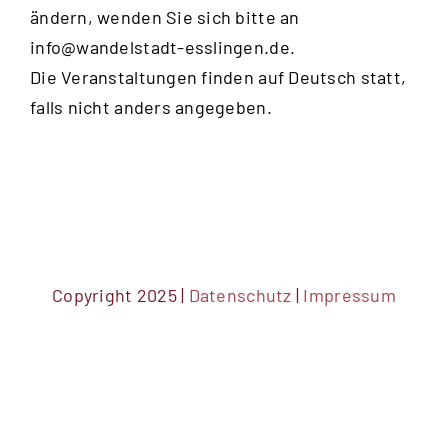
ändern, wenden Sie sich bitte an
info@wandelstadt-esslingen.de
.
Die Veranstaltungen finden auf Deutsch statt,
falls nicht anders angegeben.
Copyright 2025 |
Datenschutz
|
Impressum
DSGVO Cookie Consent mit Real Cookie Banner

• • • •

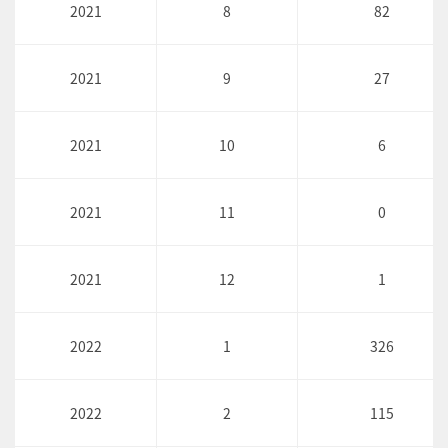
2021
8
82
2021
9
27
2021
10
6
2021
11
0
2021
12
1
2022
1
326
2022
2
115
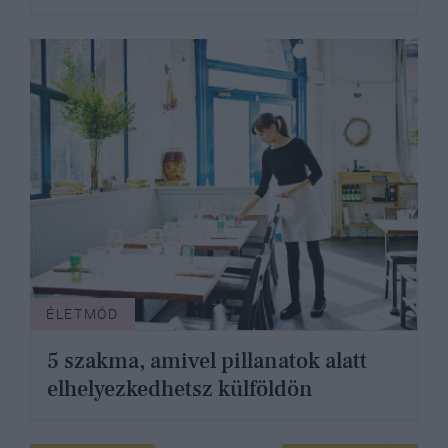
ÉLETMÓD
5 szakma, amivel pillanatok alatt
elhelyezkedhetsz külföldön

• • • •

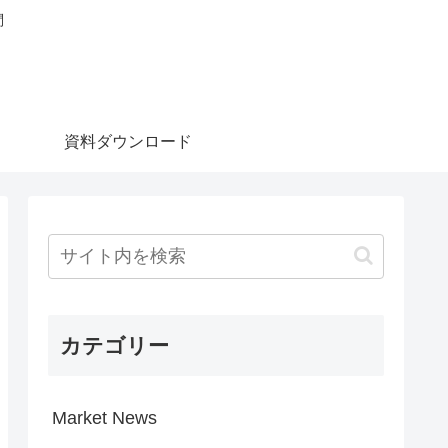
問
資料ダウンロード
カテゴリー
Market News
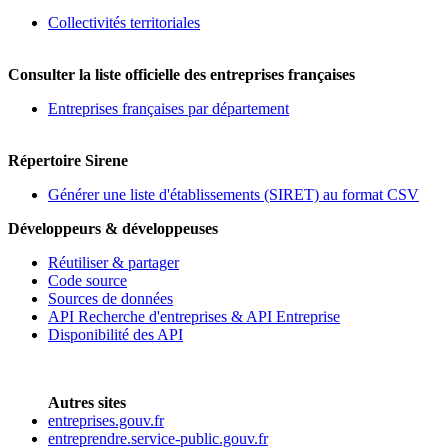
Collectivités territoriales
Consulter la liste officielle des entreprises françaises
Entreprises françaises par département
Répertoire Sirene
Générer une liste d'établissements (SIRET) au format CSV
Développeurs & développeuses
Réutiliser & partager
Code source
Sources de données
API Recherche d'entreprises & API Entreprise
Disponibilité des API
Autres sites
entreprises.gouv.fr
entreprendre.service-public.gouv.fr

• • • •

In the entries above, find the line with "ändern, wenden Sie sich bitte an" and the line with "DSGVO Cookie Consent mit Real Cookie Banner", then set down exactly those two and every line between them, nothing else.

** RESULT OF THIS TASK **
ändern, wenden Sie sich bitte an
info@wandelstadt-esslingen.de
.
Die Veranstaltungen finden auf Deutsch statt,
falls nicht anders angegeben.
Copyright 2025 |
Datenschutz
|
Impressum
DSGVO Cookie Consent mit Real Cookie Banner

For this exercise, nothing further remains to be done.